If early stopping occurs, the model will have two additional fields: bst.best_score
and bst.best_iteration
. Note that train()
will return a model from the last iteration, not the best one.
This works with both metrics to minimize (RMSE, log loss, etc.) and to maximize (MAP, NDCG, AUC).
=
Prediction
After you training/loading a model and preparing the data, you can start to do prediction.

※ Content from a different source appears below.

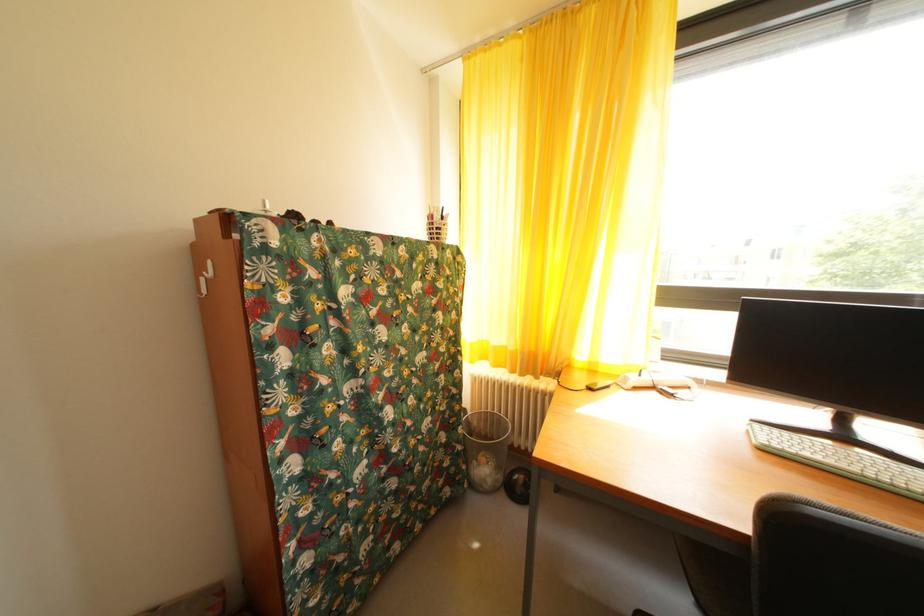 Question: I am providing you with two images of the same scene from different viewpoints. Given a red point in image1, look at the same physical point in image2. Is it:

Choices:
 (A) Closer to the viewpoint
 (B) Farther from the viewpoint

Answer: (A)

<code class="language-python hljs has-numbering" style="display: block; padding: 0px; color: inherit; box-sizing: border-box; font-family: 'Source Code Pro', monospace;font-size:undefined; white-space: pre; border-radius: 0px; word-wrap: normal; background: transparent;">data = np.random.rand(<span class="hljs-number" style="color: rgb(0, 102, 102); box-sizing: border-box;">7</span>,<span class="hljs-number" style="color: rgb(0, 102, 102); box-sizing: border-box;">10</span>) <span class="hljs-comment" style="color: rgb(136, 0, 0); box-sizing: border-box;"># 7 entities, each contains 10 features</span> dtest = xgb.DMatrix( data, missing = -<span class="hljs-number" style="color: rgb(0, 102, 102); box-sizing: border-box;">999.0</span> ) ypred = bst.predict( xgmat )</code><ul class="pre-numbering" style="box-sizing: border-box; position: absolute; width: 50px; top: 0px; left: 0px; margin: 0px; padding: 6px 0px 40px; border-right-width: 1px; border-right-style: solid; border-right-color: rgb(221, 221, 221); list-style: none; text-align: right; background-color: rgb(238, 238, 238);"><li style="box-sizing: border-box; padding: 0px 5px;">1</li><li style="box-sizing: border-box; padding: 0px 5px;">2</li><li style="box-sizing: border-box; padding: 0px 5px;">3</li></ul>
If early stopping is enabled during training, you can predict with the best iteration.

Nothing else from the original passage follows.